Faisal Bin Hassan Trad, l’ambassadeur saoudien auprès des Nations unies, a reçu en habit traditionnel, longue chemise blanche et keffieh sur la tête. La semaine dernière, le diplomate a gagné une notoriété soudaine, dont il se serait bien passé.
Depuis juin, il présidait un groupe consultatif chargé de présélectionner les enquêteurs de l’ONU sur les violations des droits de l’homme. Alors que l’ONG pro-israélienne UN Watch révélait ce mandat au grand jour, l’exécution imminente d’un jeune chiite, Ali Mohammed al-Nimr, qui avait participé à une manifestation, suscitait l’indignation mondiale. L’ONU estime que 134 condamnés ont déjà été exécutés cette année, un record.
La revanche d’un diplomate
L’Arabie saoudite voyait-elle dans ce poste un tremplin vers la présidence du Conseil des droits de l’homme (CDH)? L’ambassadeur Faisal Bin Hassan Trad n’a pas retourné nos appels. Toujours est-il que ses ambitions ont fait long feu et qu’il a dû retirer sa candidature. Fin 2013, la monarchie avait été élue par l’Assemblée générale de l’ONU, faisant ainsi son retour parmi les 47 Etats membres du CDH. Mais beaucoup de pays n’étaient pas prêts à franchir le pas d’une présidence saoudienne.
Loin de baisser les bras, les diplomates du royaume redoublent d’activisme. Au CDH, rares sont ceux qui s’aventurent à critiquer ouvertement les visées saoudiennes. « Auparavant, l’ambassadeur saoudien était un vieux monsieur, qu’on ne voyait qu’une fois par an pour la fête nationale”, se souvient un observateur averti des coulisses de la Genève internationale.

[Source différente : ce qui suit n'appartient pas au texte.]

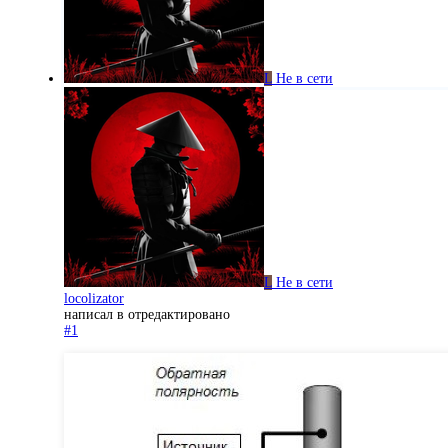
L
Не в сети
L
Не в сети
locolizator
написал в
отредактировано
#1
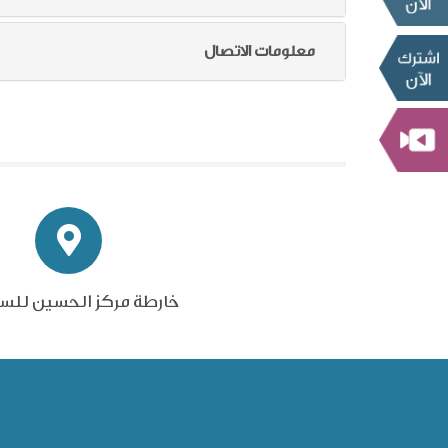
معلومات الاتصال
خارطة مركز الحسين للس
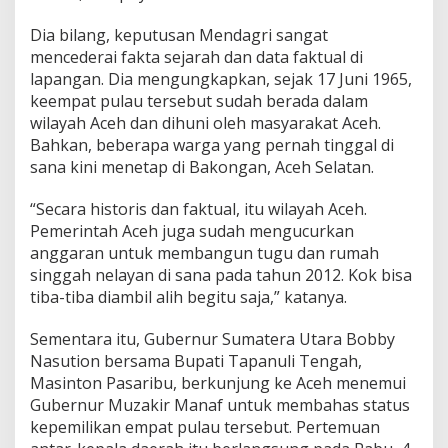
Dia bilang, keputusan Mendagri sangat
mencederai fakta sejarah dan data faktual di
lapangan. Dia mengungkapkan, sejak 17 Juni 1965,
keempat pulau tersebut sudah berada dalam
wilayah Aceh dan dihuni oleh masyarakat Aceh.
Bahkan, beberapa warga yang pernah tinggal di
sana kini menetap di Bakongan, Aceh Selatan.
“Secara historis dan faktual, itu wilayah Aceh.
Pemerintah Aceh juga sudah mengucurkan
anggaran untuk membangun tugu dan rumah
singgah nelayan di sana pada tahun 2012. Kok bisa
tiba-tiba diambil alih begitu saja,” katanya.
Sementara itu, Gubernur Sumatera Utara Bobby
Nasution bersama Bupati Tapanuli Tengah,
Masinton Pasaribu, berkunjung ke Aceh menemui
Gubernur Muzakir Manaf untuk membahas status
kepemilikan empat pulau tersebut. Pertemuan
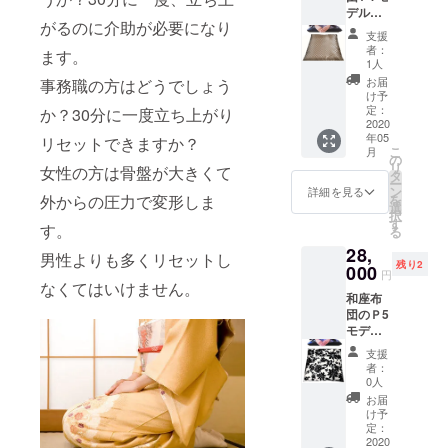
デル
る姿勢
がるのに介助が必要になり
￥2000
も選ば
支援
0で1枚
ない。
者：
ます。
を5名様
和座布
1人
畳では
団は技
お届
事務職の方はどうでしょう
もちろ
布団で
け予
んのこ
す。
定：
か？30分に一度立ち上がり
と、フ
2020
『母の
年05
ローリ
リセットできますか？
日』の
こ
月
ングで
到着対
の
リ
女性の方は骨盤が大きくて
も使用
応致し
タ
ー
ができ
ます。
ン
詳細を見る
外からの圧力で変形しま
を
ます。
選
択
座る場
す
す。
る
所を選
28,
ばな
男性よりも多くリセットし
残り2
い、座
000
円
る姿勢
なくてはいけません。
和座布
も選ば
団のＰ5
ない。
モデル
和座布
￥2800
団は技
支援
0で2枚
布団で
者：
組を2名
す。
0人
様
『母の
お届
日』の
け予
畳
到着対
定：
ではも
2020
応致し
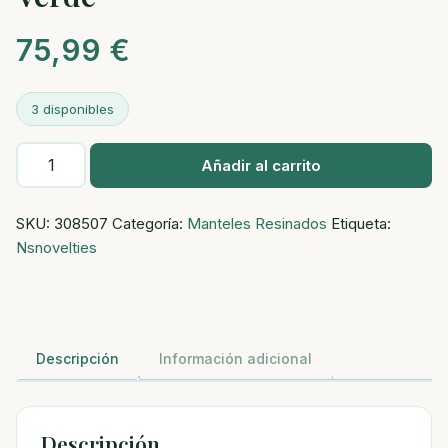
75,99
€
3 disponibles
Novelties
Añadir al carrito
-
Sugar
SKU:
308507
Categoría:
Manteles Resinados
Etiqueta:
Pop
Nsnovelties
Jewel
-
Verde
cantidad
Descripción
Información adicional
Descripción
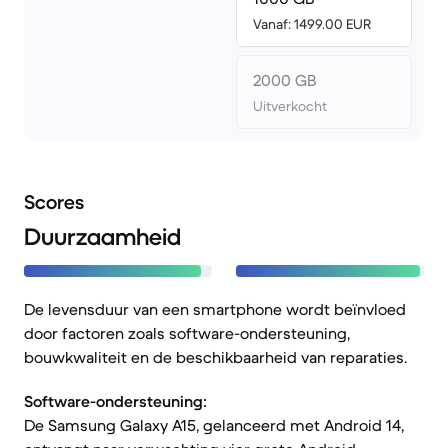
Vanaf: 1499.00 EUR
2000 GB
Uitverkocht
Scores
Duurzaamheid
De levensduur van een smartphone wordt beïnvloed
door factoren zoals software-ondersteuning,
bouwkwaliteit en de beschikbaarheid van reparaties.
Software-ondersteuning:
De Samsung Galaxy A15, gelanceerd met Android 14,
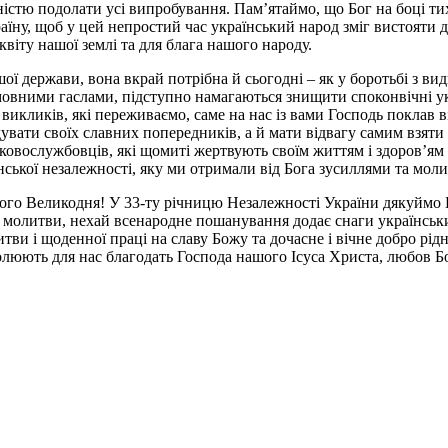
ністю подолати усі випробування. Пам’ятаймо, що Бог на боці тих
країну, щоб у цей непростий час український народ зміг вистоят
віту нашої землі та для блага нашого народу.
ої держави, вона вкрай потрібна й сьогодні – як у боротьбі з ви
овними гаслами, підступно намагаються знищити споконвічні укра
і викликів, які переживаємо, саме на нас із вами Господь поклав
вати своїх славних попередників, а й мати відвагу самим взяти в
ськовослужбовців, які щомиті жертвують своїм життям і здоров’ям
їнської незалежності, яку ми отримали від Бога зусиллями та мол
ного Великодня! У 33-ту річницю Незалежності України дякуймо Б
і молитви, нехай всенародне пошанування додає снаги українськи
и і щоденної праці на славу Божу та дочасне і вічне добро рідн
молюють для нас благодать Господа нашого Ісуса Христа, любов Б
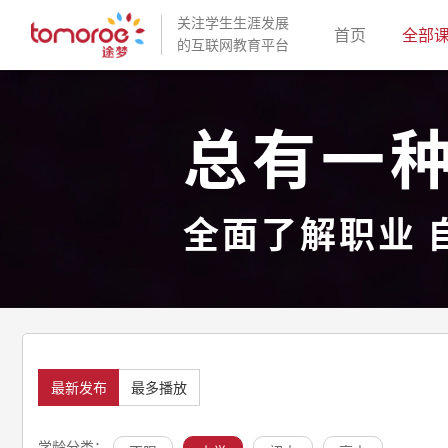
关注学生生涯发展
(current)
首页
全部
的互联网教育平台
总有一
全面了解职业 
最新发布
最多播放
学龄分类：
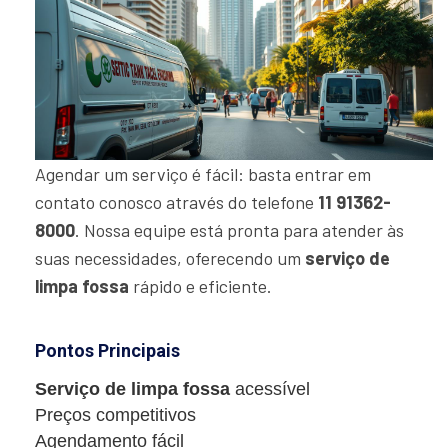
Agendar um serviço é fácil: basta entrar em
contato conosco através do telefone
11 91362-
8000
. Nossa equipe está pronta para atender às
suas necessidades, oferecendo um
serviço de
limpa fossa
rápido e eficiente.
Pontos Principais
Serviço de limpa fossa
acessível
Preços competitivos
Agendamento fácil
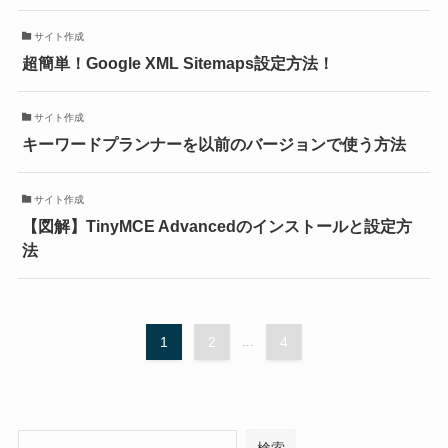
サイト作成
超簡単！Google XML Sitemaps設定方法！
サイト作成
キーワードプランナーを以前のバージョンで使う方法
サイト作成
【図解】TinyMCE Advancedのインストールと設定方
法
1
2
...
4
検索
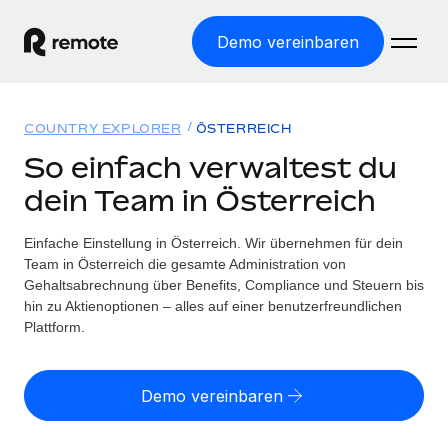
Demo vereinbaren
Startseite
COUNTRY EXPLORER
ÖSTERREICH
Produkte
So einfach verwaltest du
dein Team in Österreich
Lösungen
WELTWEITE BESCHÄFTIGUNG
Globale Payroll
Einfache Einstellung in Österreich. Wir übernehmen für dein
Ressourcen
WELTWEITE ABDECKUNG
Einfache, rechtssicher Payroll
Team in Österreich die gesamte Administration von
Country Explorer
Gehaltsabrechnung über Benefits, Compliance und Steuern bis
Preise
TOOLS UND RECHNER
Employer of Record
hin zu Aktienoptionen – alles auf einer benutzerfreundlichen
Länderspezifische Unterstützung bei der Einstellung
Weltweites Wachstum ohne Kosten für Niederlassungen
Plattform.
Scheinselbstständigkeitsrisiko berechnen
Explorer für US-Bundesstaaten
Länderspezifische Einschätzung des
Contractor of Record
Einfache Einstellung in allen US-Bundesstaaten
Scheinselbstständigkeitsrisikos
English (United States)
Rechtssichere, weltweite Arbeit mit Freelancer:innen
Demo vereinbaren
Remote im Vergleich
Personalkostenrechner
Contractor Management
English
Vergleiche mit unseren Mitbewerbern
Länderspezifische Berechnung der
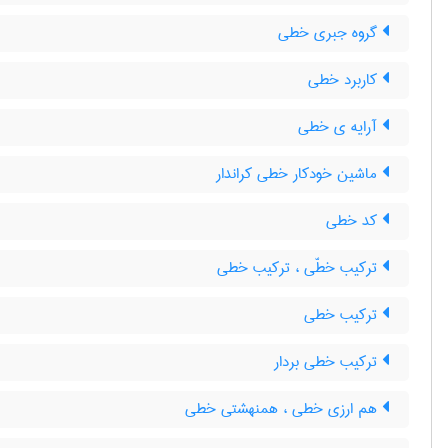
گروه جبری خطی
کاربرد خطی
آرایه ی خطی
ماشین خودکار خطی کراندار
کد خطی
ترکیب خطّی ، ترکیب خطی
ترکیب خطی
ترکیب خطی بردار
هم ارزی خطی ، همنهشتی خطی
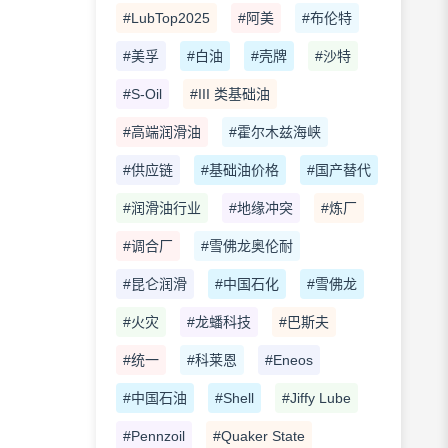
#LubTop2025
#阿美
#布伦特
#美孚
#白油
#壳牌
#沙特
#S-Oil
#III 类基础油
#高端润滑油
#霍尔木兹海峡
#供应链
#基础油价格
#国产替代
#润滑油行业
#地缘冲突
#炼厂
#调合厂
#雪佛龙奥伦耐
#昆仑润滑
#中国石化
#雪佛龙
#火灾
#龙蟠科技
#巴斯夫
#统一
#科莱恩
#Eneos
#中国石油
#Shell
#Jiffy Lube
#Pennzoil
#Quaker State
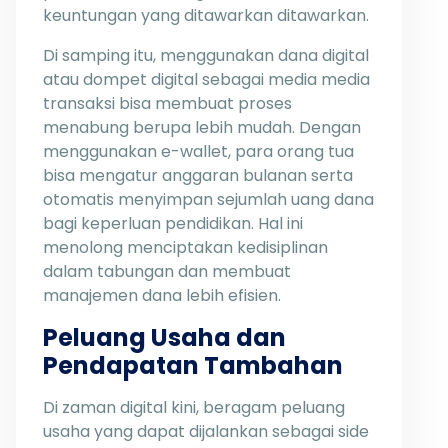
keuntungan yang ditawarkan ditawarkan.
Di samping itu, menggunakan dana digital
atau dompet digital sebagai media media
transaksi bisa membuat proses
menabung berupa lebih mudah. Dengan
menggunakan e-wallet, para orang tua
bisa mengatur anggaran bulanan serta
otomatis menyimpan sejumlah uang dana
bagi keperluan pendidikan. Hal ini
menolong menciptakan kedisiplinan
dalam tabungan dan membuat
manajemen dana lebih efisien.
Peluang Usaha dan
Pendapatan Tambahan
Di zaman digital kini, beragam peluang
usaha yang dapat dijalankan sebagai side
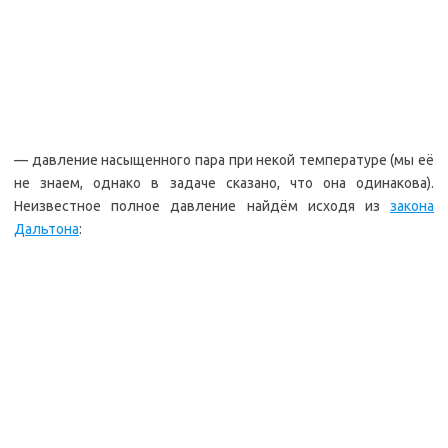
— давление насыщенного пара при некой температуре (мы её
не знаем, однако в задаче сказано, что она одинакова).
Неизвестное полное давление найдём исходя из
закона
Дальтона
:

Le début de l’activisme saoudien a coïncidé avec l’arrivée de Faisal Bin Hassan Trad à Genève et le rapprochement des Etats-Unis avec l’Iran, le grand rival de la dynastie des Saoud. Ces jours, la monarchie sunnite tire les ficelles pour modérer les critiques contre Bahreïn, son petit voisin où elle était intervenue militairement en 2011 pour l’aider à écraser la contestation chiite. Avec l’Egypte et la Chine, l’Arabie saoudite ferraille pour atténuer une résolution contre la peine de mort portée entre autres par la Suisse. Riyad veut ajouter au texte “le droit de chaque Etat de déterminer lui-même son système légal et les peines adéquates”.
L’ambassadeur Trad est surtout mobilisé sur le Yémen, alors que les frappes de la coalition arabe menée par Riyad contre les rebelles houthistes font de plus en plus de victimes civiles. “L’Arabie saoudite tente d’empêcher toute enquête internationale et indépendante sur les combats”, pointe Philippe Dam, de l’ONG Human Rights Watch. Les Pays-Bas sont bien seuls à se démener pour trouver une majorité imposant un tel mécanisme. Les Saoudiens, eux, ont rédigé leur propre résolution. Ils insistent uniquement sur les crimes commis par les Houthistes. “Je n’ai pas le souvenir d’un pays présentant une résolution sur un pays qu’il bombarde”, soupire Philippe Dam.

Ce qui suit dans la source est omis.